Now, he reflects back on the impact his little ruse had on his ward.
David Musselman can't say his experiment with homelessness three years ago changed many Mormons, but it did change at least one — him.
Flash back to 2013, when Musselman, then bishop of the Taylorsville 4th LDS Ward (congregation), concocted a plan to teach his flock about compassion and empathy. The lay clergyman enlisted a friend, who did makeup for Hollywood films, to transform his clean-cut look into a ragged, dirty, stooped, scarred man of the streets. He then plopped himself down outside his Mormon meetinghouse, along with a box and a sign, asking for food and money.
Even Musselman's wife and five children did not recognize him.

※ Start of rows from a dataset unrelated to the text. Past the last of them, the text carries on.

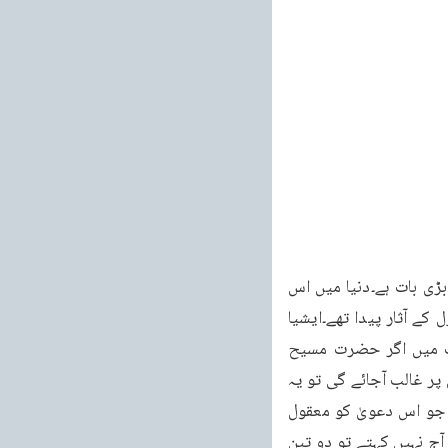
بعض ایسے مصنّف پیدا ہوجائیں گے جو کہیں گے کہ احمدیت نے اگر غلبہ پالیا تو یہ کون سی بڑی بات ہے۔دنیا میں اس 
وقت حالات ہی ایسے پیدا ہورہے تھے کہ جن کے نتیجہ میں اس نے جیت جانا تھا۔یورپ میں تنزّل کے آثار پیدا تھے۔ایشیا 
میں تنزّل کے آثار پیدا تھے اور حکومتوں کی بنیادیں بالکل کھوکھلی ہوچکی تھیں۔ایسی حالت میں اگر حضرت مسیح 
موعود علیہ الصلوٰۃ والسلام نے یہ پیشگوئی شائع کردی کہ ایک زمانہ میں احمدیت سارے جہان پر غالب آجائے گی تو یہ 
کوئی پیش گوئی نہیں کہلاسکتی۔مگر سوال تویہ ہے کہ کیا آج دنیا میں کوئی شخص ایسا ہے جو اس دعویٰ کو معقول 
قرار دے سکے اور کہہ سکے کہ واقعہ میں ایک دن احمدیت کا سب جہان پر غلبہ ہوجائے گا۔اگر آج نہیں کہتے تو دو تین 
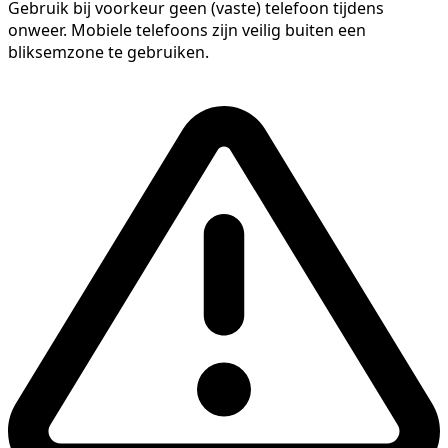
Gebruik bij voorkeur geen (vaste) telefoon tijdens
onweer. Mobiele telefoons zijn veilig buiten een
bliksemzone te gebruiken.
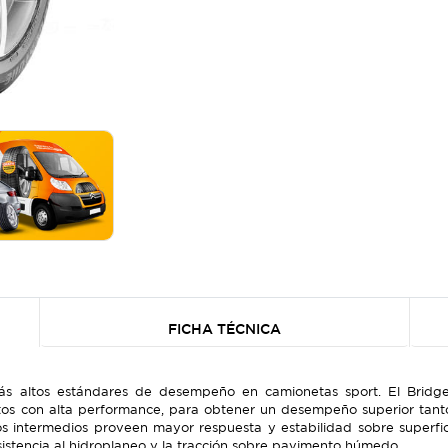
FICHA TÉCNICA
s altos estándares de desempeño en camionetas sport. El Bridge
os con alta performance, para obtener un desempeño superior tanto
 intermedios proveen mayor respuesta y estabilidad sobre superficie
sistencia al hidroplaneo y la tracción sobre pavimento húmedo.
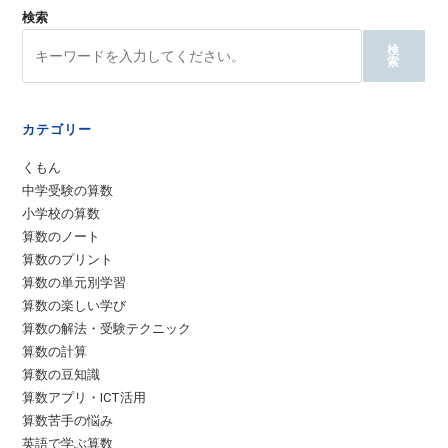
検索
検
索
カテゴリー
くもん
中学受験の算数
小学校の算数
算数のノート
算数のプリント
算数の単元別学習
算数の楽しい学び
算数の解法・受験テクニック
算数の計算
算数の豆知識
算数アプリ・ICT活用
算数苦手の悩み
英語で学ぶ算数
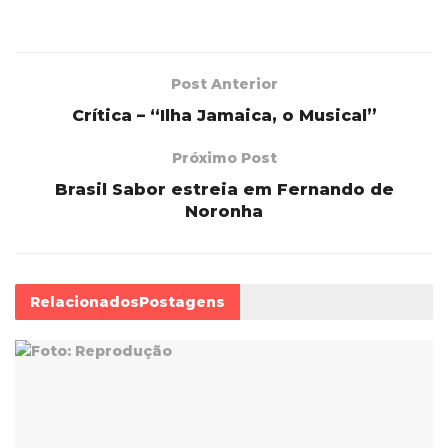
Post Anterior
Crítica – “Ilha Jamaica, o Musical”
Próximo Post
Brasil Sabor estreia em Fernando de
Noronha
Relacionados
Postagens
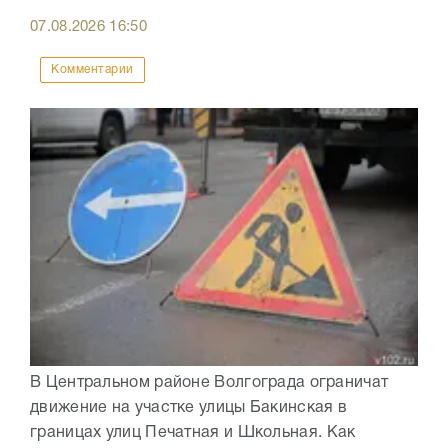
07.08.2026
16:50
Комментарии
В Центральном районе Волгограда ограничат
движение на участке улицы Бакинская в
границах улиц Печатная и Школьная. Как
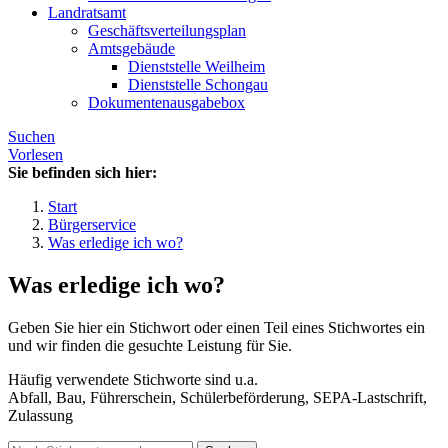
Landratsamt
Geschäftsverteilungsplan
Amtsgebäude
Dienststelle Weilheim
Dienststelle Schongau
Dokumentenausgabebox
Suchen
Vorlesen
Sie befinden sich hier:
Start
Bürgerservice
Was erledige ich wo?
Was erledige ich wo?
Geben Sie hier ein Stichwort oder einen Teil eines Stichwortes ein
und wir finden die gesuchte Leistung für Sie.
Häufig verwendete Stichworte sind u.a.
Abfall, Bau, Führerschein, Schülerbeförderung, SEPA-Lastschrift,
Zulassung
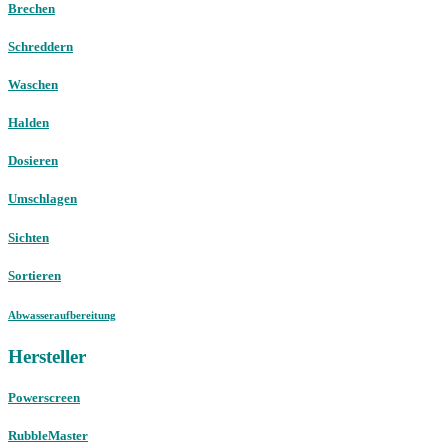
Brechen
Schreddern
Waschen
Halden
Dosieren
Umschlagen
Sichten
Sortieren
Abwasseraufbereitung
Hersteller
Powerscreen
RubbleMaster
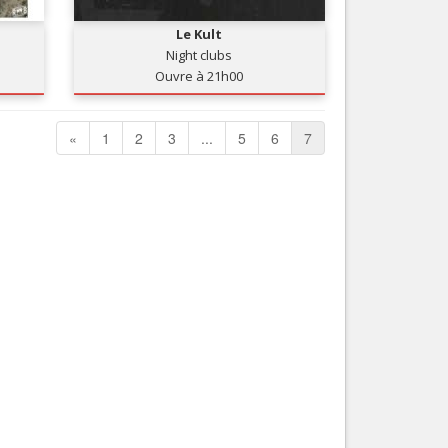
Nice le Carré d’Or
Services
Le Kult
Nice Aéroport
Night clubs
Tourisme, ...
Ouvre à 21h00
«
1
2
3
...
5
6
7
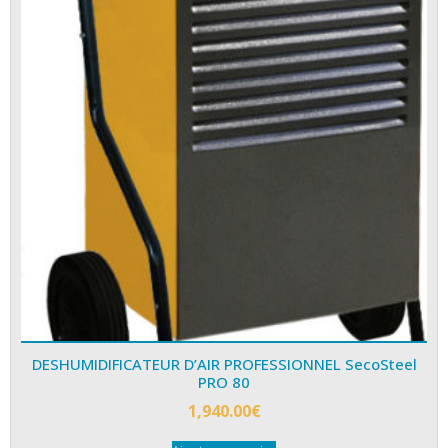
DESHUMIDIFICATEUR D’AIR PROFESSIONNEL SecoSteel
PRO 80
1,940.00
€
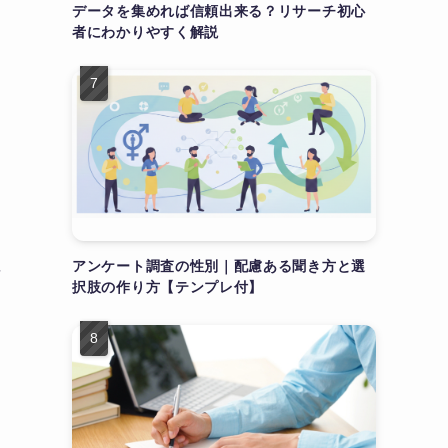
データを集めれば信頼出来る？リサーチ初心
者にわかりやすく解説
に
アンケート調査の性別｜配慮ある聞き方と選
択肢の作り方【テンプレ付】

The grizzled man cheerfully called out "Happy Thanksgiving" as some fellow believers averted their eyes and scurried into the building. One attendee told the disguised Musselman he would have to move to the public sidewalk to panhandle, while another invited him inside and, when he declined, brought him a bottle of water.
The chapel filled. The service began. Members found their bishop strangely absent. Fifteen minutes later, the homeless vagrant entered from the back and slowly moved up the aisle to the front. Congregants, even children, watched in startled silence.